▶ [Task prompt] Report every line of the data where the string "בירקנשטוק" appears.

### Listed records

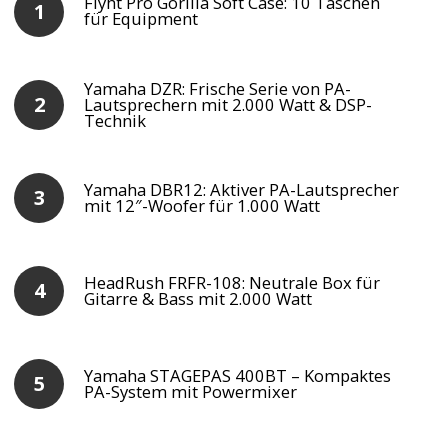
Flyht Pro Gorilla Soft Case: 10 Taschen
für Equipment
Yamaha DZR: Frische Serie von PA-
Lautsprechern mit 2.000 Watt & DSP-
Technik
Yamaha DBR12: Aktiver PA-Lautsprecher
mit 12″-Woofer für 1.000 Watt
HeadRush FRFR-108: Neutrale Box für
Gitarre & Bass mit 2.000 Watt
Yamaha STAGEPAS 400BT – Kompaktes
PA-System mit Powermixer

######
### Listed records

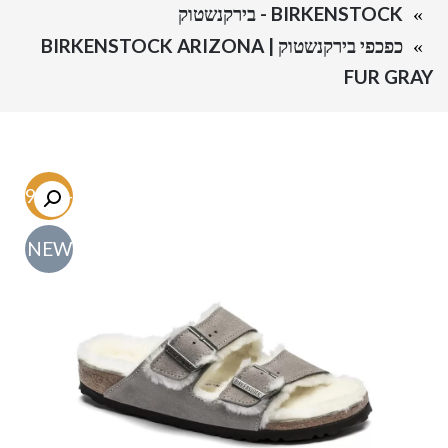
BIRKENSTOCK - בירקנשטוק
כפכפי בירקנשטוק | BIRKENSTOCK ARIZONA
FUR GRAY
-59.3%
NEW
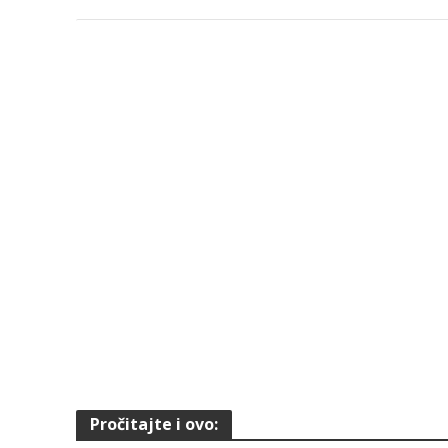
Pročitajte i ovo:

######

▶ [Exercise answer]
BIRKENSTOCK - בירקנשטוק
כפכפי בירקנשטוק | BIRKENSTOCK ARIZONA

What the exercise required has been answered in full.